Assignment: Among the lines below, copy each one in which "processing" appears.

Collected data:
Segment Open
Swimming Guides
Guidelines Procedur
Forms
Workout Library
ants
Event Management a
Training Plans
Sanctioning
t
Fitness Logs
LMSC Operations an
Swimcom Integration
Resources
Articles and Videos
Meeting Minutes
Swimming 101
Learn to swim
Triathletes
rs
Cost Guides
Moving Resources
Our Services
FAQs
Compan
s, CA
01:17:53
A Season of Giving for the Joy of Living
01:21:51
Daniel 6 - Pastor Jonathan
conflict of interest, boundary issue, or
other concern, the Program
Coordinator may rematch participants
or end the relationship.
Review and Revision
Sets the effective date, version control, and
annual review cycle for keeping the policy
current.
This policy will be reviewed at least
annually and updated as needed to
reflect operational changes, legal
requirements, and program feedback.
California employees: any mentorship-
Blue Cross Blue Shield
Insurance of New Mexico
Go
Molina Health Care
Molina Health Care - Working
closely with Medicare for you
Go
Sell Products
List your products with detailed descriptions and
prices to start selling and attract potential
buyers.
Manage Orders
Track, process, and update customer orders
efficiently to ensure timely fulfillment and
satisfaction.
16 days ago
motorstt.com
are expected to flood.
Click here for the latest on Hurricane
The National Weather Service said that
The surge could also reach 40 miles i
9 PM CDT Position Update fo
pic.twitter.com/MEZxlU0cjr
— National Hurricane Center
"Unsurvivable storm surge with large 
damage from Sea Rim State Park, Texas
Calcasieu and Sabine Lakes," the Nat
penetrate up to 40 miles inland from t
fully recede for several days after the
Segment Closed
Segment Open
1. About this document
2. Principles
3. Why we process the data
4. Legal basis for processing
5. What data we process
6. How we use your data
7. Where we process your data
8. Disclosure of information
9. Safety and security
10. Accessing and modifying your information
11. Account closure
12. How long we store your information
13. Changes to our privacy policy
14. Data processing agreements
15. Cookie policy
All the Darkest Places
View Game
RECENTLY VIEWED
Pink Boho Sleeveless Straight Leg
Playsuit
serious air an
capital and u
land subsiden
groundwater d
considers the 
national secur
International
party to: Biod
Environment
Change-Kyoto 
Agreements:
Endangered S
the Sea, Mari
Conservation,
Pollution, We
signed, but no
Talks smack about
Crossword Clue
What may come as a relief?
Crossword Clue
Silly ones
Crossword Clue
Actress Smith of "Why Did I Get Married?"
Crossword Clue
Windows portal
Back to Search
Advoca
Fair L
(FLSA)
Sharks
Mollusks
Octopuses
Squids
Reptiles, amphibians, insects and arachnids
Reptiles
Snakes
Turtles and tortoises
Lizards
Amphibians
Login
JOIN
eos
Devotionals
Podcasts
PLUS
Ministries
Segment Closed
Final answer:
4. Legal basis for processing
14. Data processing agreements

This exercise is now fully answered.